Networks Land
2015-present
A collaboration with Surya Mattu, Networks Land is a collection of teaching modules for teaching 12-14 year-old students about the core workings of networked technologies.
This project emerged out of a general frustration with a lot of the various “learn to code” and “digital/data/web literacy” projects that have proliferated in the past few years. In general, the subject matter focused on for these projects, while totally worthy subject matter, tends to overemphasize creating either productive contributors to a certain kind of web dev/app-building paradigm (i.e., “learn to code so you can get a job at Google”) or a creating capable consumers of online content (i.e., here’s a browser, here are cookies).
Sometimes harder issues of surveillance and security come up (and again, these are important!), but in general the foundations of why the internet as we know it is the internet as we know it, and how it works at core protocol and physical levels is often dismissed as impractical.

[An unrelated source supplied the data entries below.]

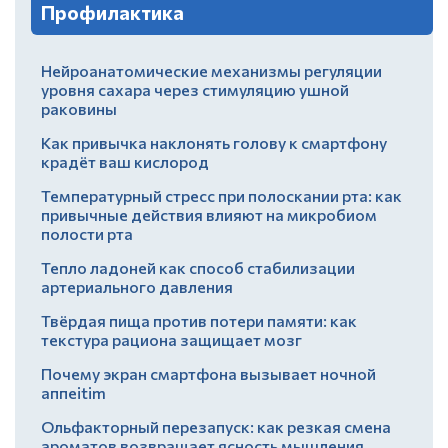
Профилактика
Нейроанатомические механизмы регуляции
уровня сахара через стимуляцию ушной
раковины
Как привычка наклонять голову к смартфону
крадёт ваш кислород
Температурный стресс при полоскании рта: как
привычные действия влияют на микробиом
полости рта
Тепло ладоней как способ стабилизации
артериального давления
Твёрдая пища против потери памяти: как
текстура рациона защищает мозг
Почему экран смартфона вызывает ночной
аппеitim
Ольфакторный перезапуск: как резкая смена
ароматов возвращает ясность мышления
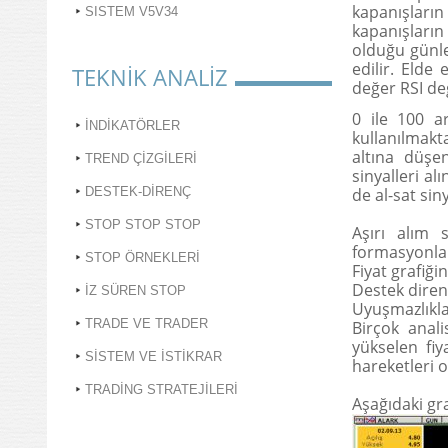
kapanışların
SISTEM V5V34
kapanışların
olduğu günle
edilir. Elde
TEKNİK ANALİZ
değer RSI de
0 ile 100 a
İNDİKATÖRLER
kullanılmakta
altına düşen
TREND ÇİZGİLERİ
sinyalleri a
DESTEK-DİRENÇ
de al-sat sin
STOP STOP STOP
Aşırı alım 
formasyonlar
STOP ÖRNEKLERİ
Fiyat grafiği
Destek direnç
İZ SÜREN STOP
Uyuşmazlıklar
TRADE VE TRADER
Birçok anali
yükselen fiy
SİSTEM VE İSTİKRAR
hareketleri 
TRADİNG STRATEJİLERİ
Aşağıdaki gra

Networks Land is a project that mostly operates with the assumption or at least hope that by introducing core concepts of how and why the internet works a certain way (geographically, politically, protocologically), it might be possible to start imagining how it might work differently.
We also worked with the excellent design studio Disk Cactus to design and prototype one of the first activity kits.
Networks Land was initially funded with a grant from the Knight Prototype Fund. We are ridiculously lucky to have gotten to work with them.